II. L’AUTORITÉ DE LA COUR
14. Le paragraphe 1 de l’article 41 du Statut de la Cour confère à celle-ci le «pouvoir
d’indiquer, si elle estime que les circonstances l’exigent, quelles mesures conservatoires du droit de
chacun doivent être prises à titre provisoire» en attendant l’arrêt définitif en l’affaire. Par ailleurs, - 3 -
les ordonnances indiquant des mesures conservatoires au titre de l’article 41 créent des obligations
contraignantes. LaGrand (Allemagne c. Etats-Unis d’Amérique), arrêt, C.I.J. Recueil 2001, p. 506,
par. 109.
15. La Cour a déjà indiqué des mesures conservatoires tendant à empêcher des exécutions
dans trois affaires dans lesquelles la réclamation du demandeur était fondée sur une violation de
l’article 36 de la convention de Vienne sur les relations consulaires. Cela témoigne de l’attention
qu’elle porte aux questions relevant des droits de l’homme telles que celles qui résultent d’une
violation du droit de communiquer avec ses autorités consulaires et d’être assisté dans le cadre
d’une procédure judiciaire.
16. Dans l’affaire relative à la Convention de Vienne sur les relations consulaires (Paraguay
c. Etats-Unis d’Amérique), mesures conservatoires, ordonnance du 9 avril 1998,
C.I.J. Recueil 1998, p. 248, la Cour a ainsi indiqué des mesures conservatoires tendant à empêcher
l’exécution de M. Angel Francisco Breard, ressortissant paraguayen, dans l’attente de son arrêt
définitif. La Cour en a fait de même en l’affaire LaGrand (Allemagne c. Etats-Unis d’Amérique),
mesures conservatoires, ordonnance du 3 mars 1999, C.I.J. Recueil 1999 (I), p. 9, à l’effet
d’empêcher l’exécution de M. Walter LaGrand, ressortissant allemand. Enfin, dans l’affaire Avena
et autres ressortissants mexicains (Mexique c. Etats-Unis d’Amérique), mesures conservatoires,
ordonnance du 5 février 2003, C.I.J. Recueil 2003, p. 77, la Cour a prescrit aux Etats-Unis
d’Amérique de prendre toutes les mesures nécessaires pour que les trois ressortissants mexicains ne
soient pas exécutés en attendant la décision finale dans cette affaire.

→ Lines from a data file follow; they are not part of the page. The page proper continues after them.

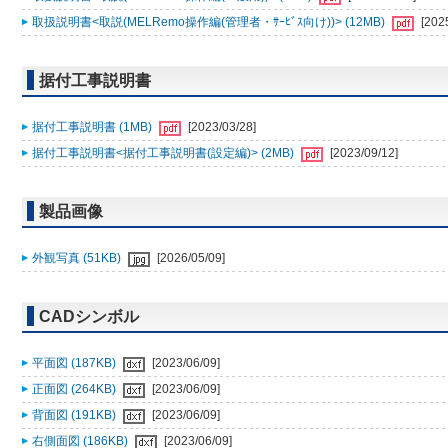
取扱説明書<取説(MELRemo操作編(管理者・ｻｰﾋﾞｽ向け))> (12MB)
[202
据付工事説明書
据付工事説明書 (1MB)
[2023/03/28]
据付工事説明書<据付工事説明書(設定編)> (2MB)
[2023/09/12]
製品画像
外観写真 (51KB)
[2026/05/09]
CADシンボル
平面図 (187KB)
[2023/06/09]
正面図 (264KB)
[2023/06/09]
背面図 (191KB)
[2023/06/09]
右側面図 (186KB)
[2023/06/09]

17. Le droit international reconnaît le caractère sacré de la vie humaine. Le pacte
international relatif aux droits civils et politiques, auquel le Pakistan est partie, affirme ainsi que le
droit à la vie est inhérent à la personne humaine et qu’il doit être protégé par la loi. Aux termes de
l’article 14 de ce pacte, toute personne a droit à ce que sa cause soit entendue équitablement et
publiquement par un tribunal impartial. Le caractère impartial de tout procès dépend en grande
partie des moyens dont dispose un accusé pour se défendre efficacement. Lorsqu’une personne est
arrêtée dans un pays étranger et doit y être jugée, c’est le droit de l’intéressé de communiquer avec
ses autorités consulaires et de solliciter l’aide de son pays d’origine aux fins d’assurer sa défense
qui conditionne cette impartialité.
18. La violation de la convention de Vienne par le Pakistan a entraîné la condamnation à
mort du ressortissant indien. Cette violation a empêché l’Inde d’exercer les droits qu’elle tient de
la convention, et privé le ressortissant indien de la protection que celle-ci lui reconnaît.

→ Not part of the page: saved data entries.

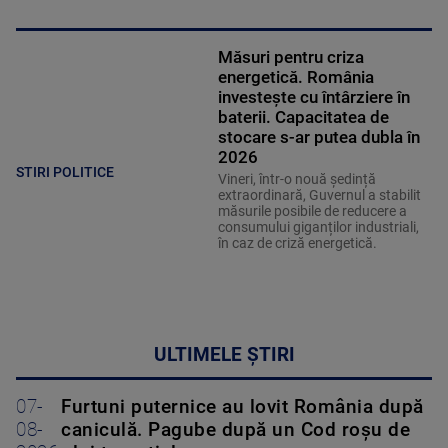
Măsuri pentru criza
energetică. România
investește cu întârziere în
baterii. Capacitatea de
stocare s-ar putea dubla în
2026
STIRI POLITICE
Vineri, într-o nouă ședință
extraordinară, Guvernul a stabilit
măsurile posibile de reducere a
consumului giganților industriali,
în caz de criză energetică.
ULTIMELE ȘTIRI
07-
Furtuni puternice au lovit România după
08-
caniculă. Pagube după un Cod roşu de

19. L’Inde soutient que M. Kulbhushan Sudhir Jadhav sera exécuté, à moins que la Cour, par
des mesures conservatoires, ne prescrive au Gouvernement du Pakistan de prendre toutes les
mesures nécessaires pour qu’il soit sursis à cette exécution tant qu’elle ne se sera pas prononcée sur
le fond des demandes de l’Inde. L’exécution de M. Kulbhushan Sudhir Jadhav porterait un
préjudice irréparable aux droits que l’Inde revendique (Convention de Vienne sur les relations
consulaires (Paraguay c. Etats-Unis d’Amérique), mesures conservatoires, ordonnance du
9 avril 1998, C.I.J. Recueil 1998, p. 257, par. 37 ; LaGrand (Allemagne c. Etats-Unis d’Amérique),
mesures conservatoires, ordonnance du 3 mars 1999, C.I.J. Recueil 1999 (I), p. 15, par. 24 ; Avena
et autres ressortissants mexicains (Mexique c. Etats-Unis d’Amérique), mesures conservatoires,
ordonnance du 5 février 2003, C.I.J. Recueil 2003, p. 77, p. 91, par. 55). - 4 -
20. En conséquence, l’Inde présente cette demande urgente en indication de mesures
conservatoires afin de protéger la vie et la liberté de son ressortissant, M. Kulbhushan Sudhir
Jadhav, et de s’assurer que la Cour ait la faculté de rendre la décision qu’elle sollicite. Si la Cour
n’indique pas les mesures conservatoires demandées, le Pakistan procédera à l’exécution de
M. Kulbhushan Sudhir Jadhav avant qu’elle ait pu examiner les demandes de l’Inde au fond, et
celle-ci sera privée à jamais de toute possibilité de faire valoir ses droits. Le fait que la Cour ait
indiqué des mesures conservatoires dans les trois affaires susmentionnées étaye le droit de l’Inde à
ce que soit rendue la décision qu’elle sollicite.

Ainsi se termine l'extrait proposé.